Normal-superconducting transition induced by high current densities in YBa2Cu3O7-d melt-textured samples and thin films: Similarities and differences

TL;DR

This study compares the current-induced normal-superconducting transition in melt-textured YBa2Cu3O7-d samples and thin films, revealing similar intrinsic quenching phenomena despite differences in their critical current densities.

Contribution

It proposes a common intrinsic origin for the quenching phenomenon in both bulk and thin film YBa2Cu3O7-d superconductors based on their temperature dependence and dissipation behavior.

Findings

Observed quasi-discontinuity or quenching at high current densities in both samples.

Identified a unique temperature dependence of the J*/Jc ratio.
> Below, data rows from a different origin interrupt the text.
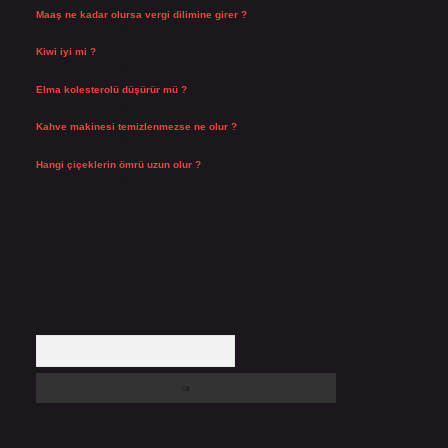
Maaş ne kadar olursa vergi dilimine girer ?
Temmuz 25, 2026
Kiwi iyi mi ?
Temmuz 25, 2026
Elma kolesterolü düşürür mü ?
Temmuz 25, 2026
Kahve makinesi temizlenmezse ne olur ?
Temmuz 23, 2026
Hangi çiçeklerin ömrü uzun olur ?
Temmuz 17, 2026
Arama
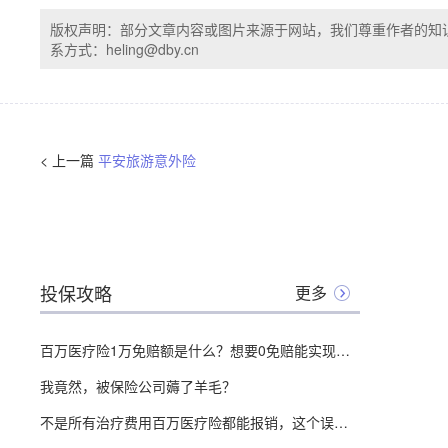
版权声明：部分文章内容或图片来源于网站，我们尊重作者的知
系方式：heling@dby.cn
< 上一篇
平安旅游意外险
投保攻略
更多
百万医疗险1万免赔额是什么？想要0免赔能实现吗，全面分析测评！
我竟然，被保险公司薅了羊毛？
不是所有治疗费用百万医疗险都能报销，这个误区一定要知道！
Supported a single dissipation model explaining the pre-quenching regime.

Abstract

Current-voltage characteristics of top seeded melt-textured YBa2Cu3O7-d are presented. The samples were cut out of centimetric monoliths. Films characteristics were also measured on microbridges patterned on thin films grown by dc sputtering. For both types of samples, a quasi-discontinuity or quenching was observed for a current density J* several times the critical current density Jc. Though films and bulks much differ in their magnitude of both Jc and J*, a proposal is made as to a common intrinsic origin of the quenching phenomenon. The unique temperature dependence observed for the ratio J*/Jc, as well as the explanation of the pre-quenching regime in terms of a single dissipation model lend support to our proposal.